*WORK INSTRUCTION:* Please repeat the records word for word and skip the pictures.

*** Opening of EXCERPTED RECORDS ***

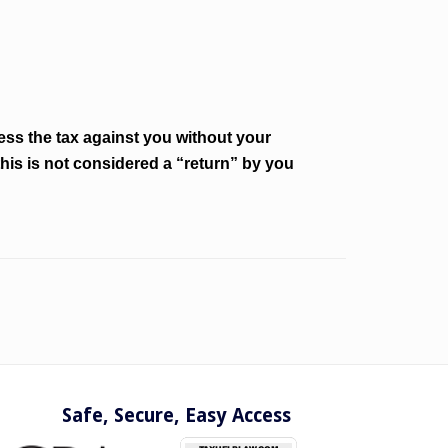
ss the tax against you without your
his is not considered a “return” by you
Safe, Secure, Easy Access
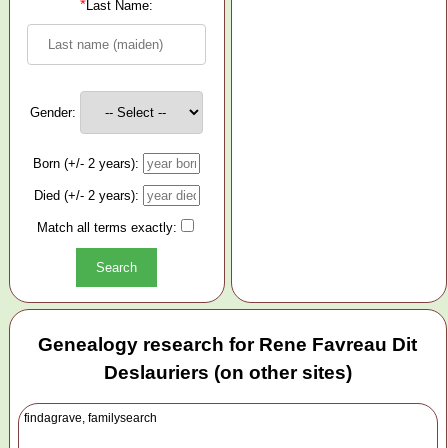
*
Last Name:
Gender:
Born (+/- 2 years):
Died (+/- 2 years):
Match all terms exactly:
Genealogy research for Rene Favreau Dit
Deslauriers (on other sites)
findagrave, familysearch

*** Close of EXCERPTED RECORDS ***

*EXERCISE OUTPUT:*
ss the tax against you without your
his is not considered a “return” by you
Safe, Secure, Easy Access
*
Last Name:
Gender:
Born (+/- 2 years):
Died (+/- 2 years):
Match all terms exactly:
Genealogy research for Rene Favreau Dit
Deslauriers (on other sites)
findagrave, familysearch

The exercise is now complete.